Sunday Morning ~ Knowing Persons
Cosadziwa ndi nkhondo, adausa nkhondo pa dziwe. ~ The “unknowing person” is trouble, he sought shelter from the war by hiding (drowning) in a pool of water.
~ Chewa proverb
September 26, 2021
Hi Everyone,
I used to tell women in labor, “You can waste your energy complaining that it hurts, or you can accept that this is how it is and save your strength to push the baby out.” I feel like this is where we are. We need to stop wasting our energy with complaints about fighting the same battle over and over, accept the situation as it is, and push the patriarchy out.

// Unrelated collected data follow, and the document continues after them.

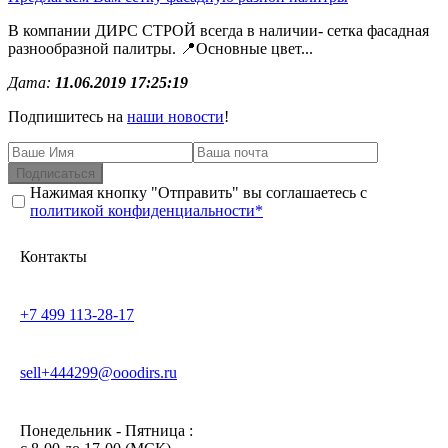
В компании ДИРС СТРОЙ всегда в наличии- сетка фасадная
разнообразной палитры. 📍Основные цвет...
Дата:
11.06.2019 17:25:19
Подпишитесь на
наши новости
!
Подписаться
Нажимая кнопку "Отправить" вы соглашаетесь с
политикой конфиденциальности*
Контакты
+7 499 113-28-17
sell+444299@ooodirs.ru
Понедельник - Пятница :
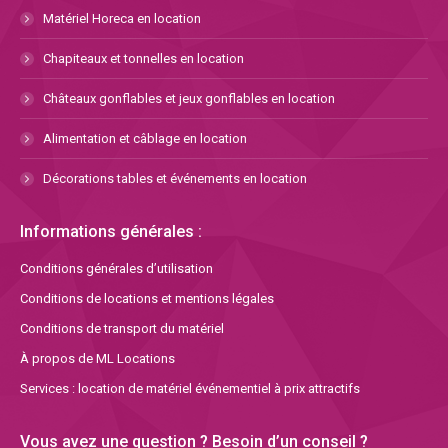
Matériel Horeca en location
Chapiteaux et tonnelles en location
Châteaux gonflables et jeux gonflables en location
Alimentation et câblage en location
Décorations tables et événements en location
Informations générales :
Conditions générales d’utilisation
Conditions de locations et mentions légales
Conditions de transport du matériel
À propos de ML Locations
Services : location de matériel événementiel à prix attractifs
Vous avez une question ? Besoin d’un conseil ?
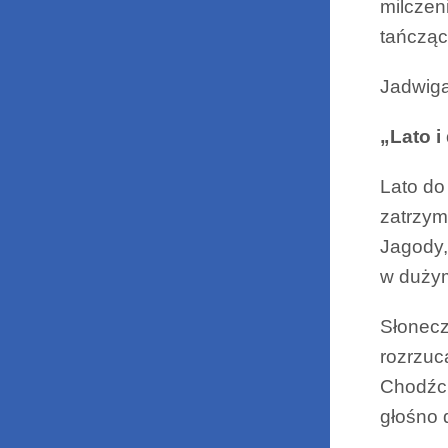
milczen
tańcząc
Jadwig
„Lato i
Lato do 
zatrzyma
Jagody,
w dużym
Słonecz
rozrzuc
Chodźci
głośno 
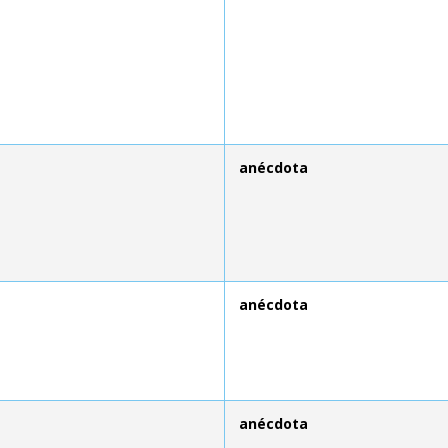
anécdota
anécdota
anécdota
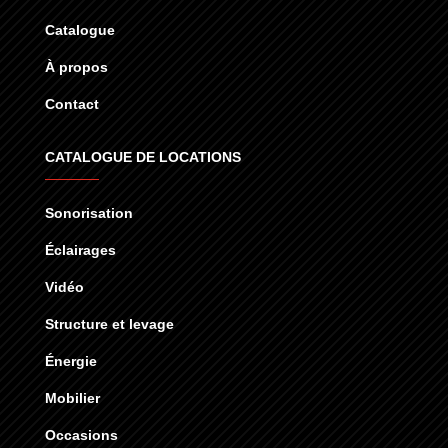
Catalogue
À propos
Contact
CATALOGUE DE LOCATIONS
Sonorisation
Éclairages
Vidéo
Structure et levage
Énergie
Mobilier
Occasions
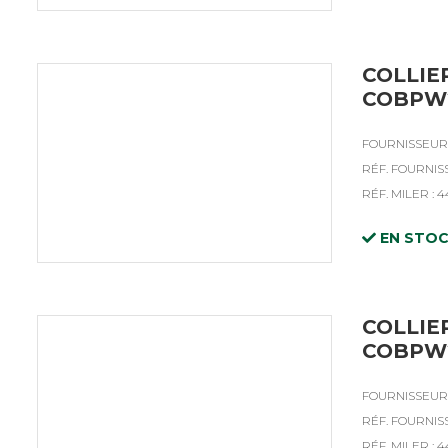
COLLIE
COBPW2
FOURNISSEUR 
RÉF. FOURNIS
RÉF. MILER : 
EN STO
COLLIE
COBPW2
FOURNISSEUR 
RÉF. FOURNIS
RÉF. MILER : 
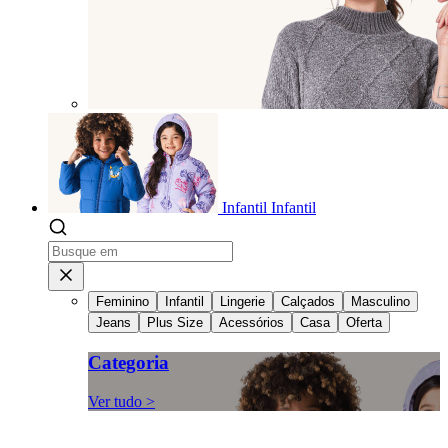
Infantil
Infantil
Feminino
Infantil
Lingerie
Calçados
Masculino
Jeans
Plus Size
Acessórios
Casa
Oferta
Categoria
Ver tudo >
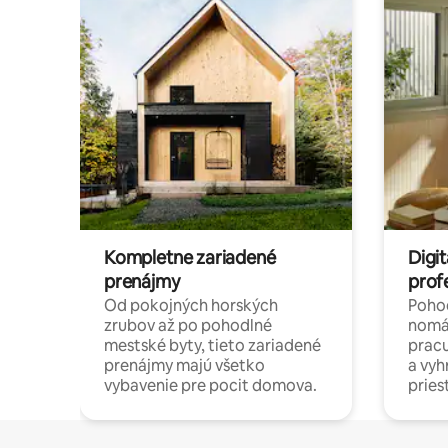
Kompletne zariadené
Digit
prenájmy
prof
Od pokojných horských
Pohod
zrubov až po pohodlné
nomá
mestské byty, tieto zariadené
pracu
prenájmy majú všetko
a vy
vybavenie pre pocit domova.
pries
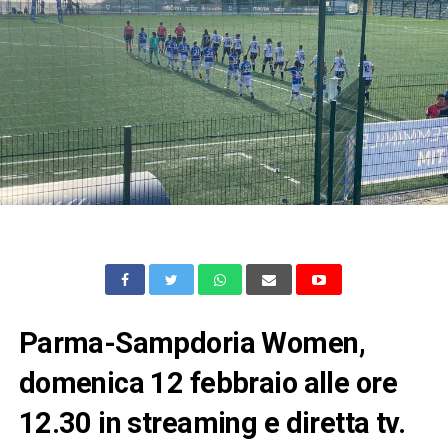
Parma-Sampdoria Women,
domenica 12 febbraio alle ore
12.30 in streaming e diretta tv.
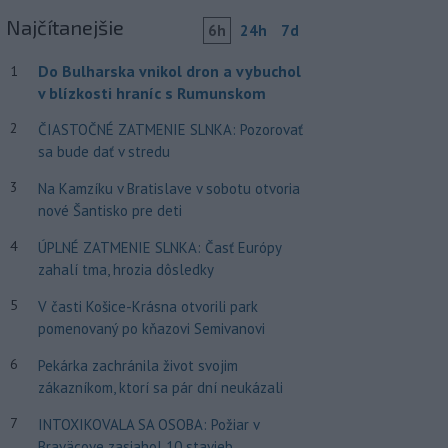
Najčítanejšie
6h
24h
7d
Do Bulharska vnikol dron a vybuchol
1
v blízkosti hraníc s Rumunskom
2
ČIASTOČNÉ ZATMENIE SLNKA: Pozorovať
sa bude dať v stredu
3
Na Kamzíku v Bratislave v sobotu otvoria
nové Šantisko pre deti
4
ÚPLNÉ ZATMENIE SLNKA: Časť Európy
zahalí tma, hrozia dôsledky
5
V časti Košice-Krásna otvorili park
pomenovaný po kňazovi Semivanovi
6
Pekárka zachránila život svojim
zákazníkom, ktorí sa pár dní neukázali
7
INTOXIKOVALA SA OSOBA: Požiar v
Braväcove zasiahol 10 stavieb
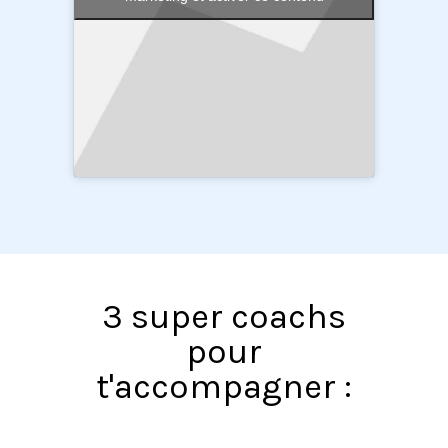
3 super coachs
pour
t'accompagner :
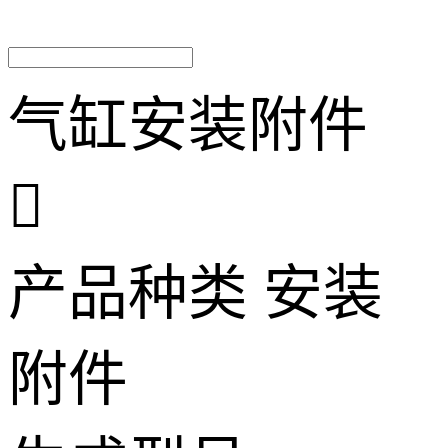
气缸安装附件

产品种类
安装
附件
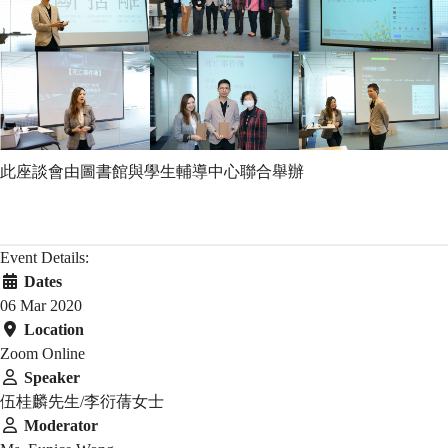
此座談會由圖書館與學生輔導中心聯合舉辦
Event Details:
Dates
06 Mar 2020
Location
Zoom Online
Speaker
伍桂麟先生/李衍蒨女士
Moderator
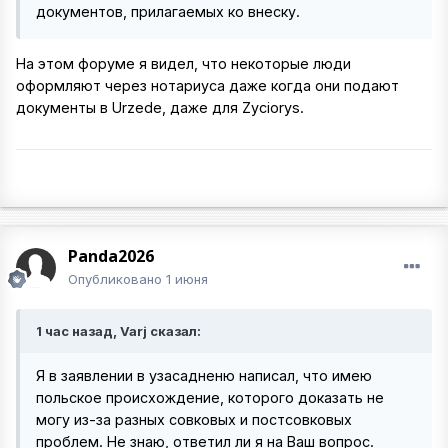
документов, прилагаемых ко внеску.
На этом форуме я видел, что некоторые люди
оформляют через нотариуса даже когда они подают
документы в Urzede, даже для Zyciorys.
Panda2026
Опубликовано
1 июня
1 час назад, Varj сказал:
Я в заявлении в узасадненю написал, что имею
польское происхождение, которого доказать не
могу из-за разных совковых и постсовковых
проблем. Не знаю, ответил ли я на Ваш вопрос.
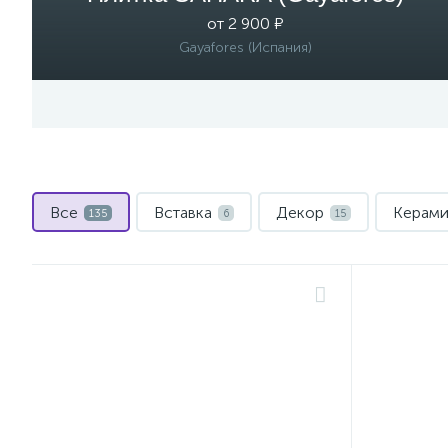
от 2 900 ₽
Gayafores (Испания)
Все
Вставка
Декор
Керами
135
6
15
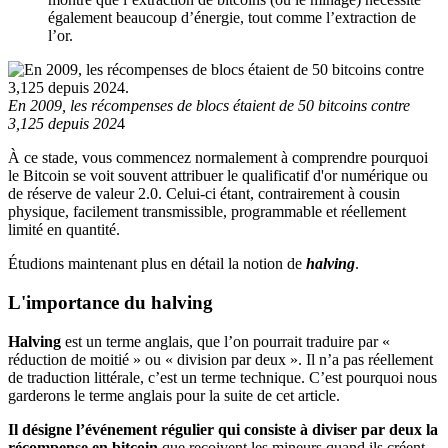
également beaucoup d’énergie, tout comme l’extraction de
l’or.
En 2009, les récompenses de blocs étaient de 50 bitcoins contre
3,125 depuis 202
4
À ce stade, vous commencez normalement à comprendre pourquoi
le Bitcoin se voit souvent attribuer le qualificatif d'or numérique ou
de réserve de valeur 2.0. Celui-ci étant, contrairement à cousin
physique, facilement transmissible, programmable et réellement
limité en quantité.
Étudions maintenant plus en détail la notion de
halving
.
L'importance du halving
Halving
est un terme anglais, que l’on pourrait traduire par «
réduction de moitié » ou « division par deux ». Il n’a pas réellement
de traduction littérale, c’est un terme technique. C’est pourquoi nous
garderons le terme anglais pour la suite de cet article.
Il désigne l’événement régulier qui consiste à diviser par deux la
récompense en bitcoin
que reçoivent les mineurs quand ils créent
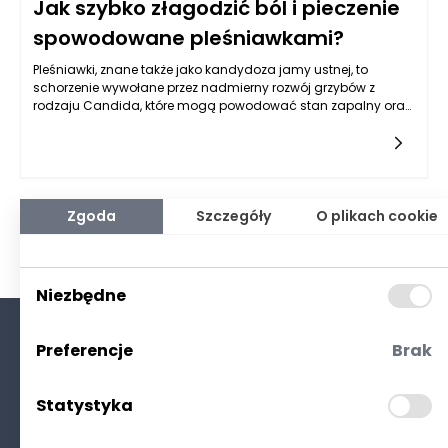
Jak szybko złagodzić ból i pieczenie
spowodowane pleśniawkami?
Pleśniawki, znane także jako kandydoza jamy ustnej, to
schorzenie wywołane przez nadmierny rozwój grzybów z
rodzaju Candida, które mogą powodować stan zapalny oraz
dyskomfort w jamie ustnej. Ból i pieczenie związane z
pleśniawkami są często nieprzyjemne i mogą znacząco
wpływać na codzienne funkcjonowanie osób dotkniętych tym
problemem. Pojawiające się owrzodzenia i białe plamy w
jamie ustnej mogą być alarmujące i niewygodne, prowadząc
do trudności w jedzeniu i piciu. Właściwe rozpoznanie oraz
Zgoda
Szczegóły
O plikach cookie
szybkie działanie są kluczowe, aby złagodzić te dolegliwości.
Niezbędne
Preferencje
Brak
O nas
Kontakt
Statystyka
Polityka prywatności
(RODO. Cookies)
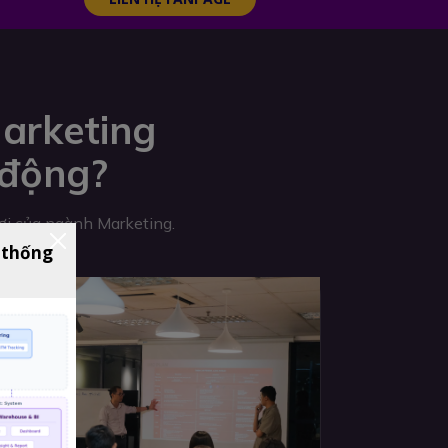
arketing
 động?
hơi của ngành Marketing.
 thống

In 1981 I was just back from Peace Corps. I had a one year old baby and a husband starting undergraduate school. We found a rental house we could barely afford in a rural town in western Massachusetts: uninsulated, drafty, and so cold during the winter the pipes froze regularly and the dog’s water froze on the kitchen floor. I got a job as a visiting nurse in Holyoke, about a thirty-five minute drive. We bought a used Volkswagon with our readjustment allowance and moved into our home. I was making six dollars and twelve cents per hour, pregnant with our second child, and supporting our family. Because we were poor, Joe’s tuition at the state school was covered with grants and a couple of small loans. We had hoped to buy an unfinished house selling for thirty thousand dollars on a nice piece of property as the mortgage payment would have been less than our rent, but we had little for a down payment and with my tiny salary we couldn’t get a mortgage. I managed to arrange to work the evening shift so we could minimize babysitting costs. I’d drive our son to the college campus and wait outside Joe’s classroom, hand our son to him and run back to the car to get to work. Other days he’d take the car to school, get home and leave it running in the driveway as I waited on the doorstep to jump in.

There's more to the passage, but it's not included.